面接前アンケート(事前ヒアリング)の目的は1つだけです。限られた面接時間を「履歴書に書いてあること」の確認で潰さないこと。 志望動機・希望条件・逆質問を事前に取っておけば、面接は「会って初めて分かること」に集中できます。
この記事では、面接前の事前ヒアリングと会社説明会後アンケートの設問を、そのままコピペして使える形で並べます。面接「後」の評価アンケートとは別物なので、そちらが目的なら 採用面接アンケートの設計 を、退職者面接なら 退職者アンケートの設問設計 をご覧ください。この記事は「面接前ヒアリング」と「説明会アンケート」に専念します。
まず全体像:3つは別の場面・別の目的
| 場面 | 取る相手 | 主目的 | 主な設問 |
|---|---|---|---|
| 面接「前」ヒアリング | 候補者 | 面接の質を上げる準備 | 志望動機・経験・希望条件・逆質問 |
| 会社説明会後アンケート | 参加者 | 志望度の変化と次アクション把握 | 満足度・志望度変化・選考希望 |
| 面接「後」評価 → 別記事 | 候補者/面接官 | 採用判断・候補者体験 | 評価カード・CX |
混ぜると設問が肥大化し、回答率が落ちます。場面ごとに別フォームで運用してください。

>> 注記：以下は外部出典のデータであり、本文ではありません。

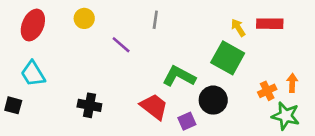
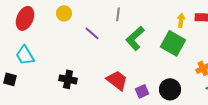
yellow arrow: (238, 28) -> (181, 20), turned 40
green L-shape: (179, 76) -> (135, 38), moved, turned -70
black circle: (213, 100) -> (170, 89), moved

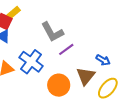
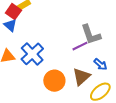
gray L-shape: (52, 32) -> (91, 35), moved
purple line: (66, 49) -> (80, 46), moved

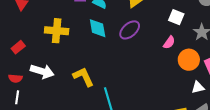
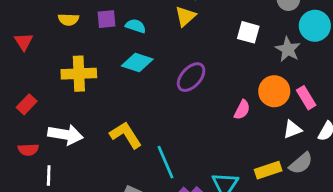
cyan diamond: (98, 28) -> (137, 62), turned -55
purple ellipse: (130, 30) -> (191, 77), moved
pink semicircle: (169, 42) -> (242, 110), moved
white line: (17, 97) -> (49, 176), moved

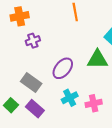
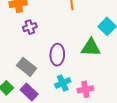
purple ellipse: (63, 68) -> (57, 55), turned -40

面接前アンケート(事前ヒアリング)の設問テンプレート
面接前に取る目的は「面接時間の節約」と「候補者ごとの面接準備」です。5〜8問・3分以内が目安。長いと辞退や未記入を招きます。
コピペ用:基本セット
Q1. 当社・このポジションに応募した理由を教えてください(自由記述)
Q2. これまでのご経験のうち、このポジションで活かせると思うものを教えてください(自由記述)
Q3. 現在の転職活動の状況をお聞かせください
○ 情報収集中(応募はこれから本格化)
○ 数社と並行して選考中
○ 最終段階の企業がある
Q4. 入社可能時期の目安を教えてください
○ 即日〜1ヶ月以内 ○ 1〜3ヶ月 ○ 3ヶ月以降 ○ 未定
Q5. 希望条件で特に重視する点を教えてください(複数選択可)
□ 給与 □ 働き方(リモート/フレックス) □ 職務内容
□ 成長機会 □ チーム・カルチャー □ 勤務地
Q6. 面接で特に知りたいこと・確認したいことはありますか?(逆質問・任意)
Q7. 面接でお話ししにくい場合に配慮が必要な点があればお書きください(任意)
なぜこの順番か
- 志望動機を最初に:候補者の温度感が分かり、面接の入口を設計できる。
- 逆質問を事前に取る(Q6):「最後に質問は?」で時間切れになる事故を防ぎ、面接官が答えを準備できる。これだけで面接満足度が上がります。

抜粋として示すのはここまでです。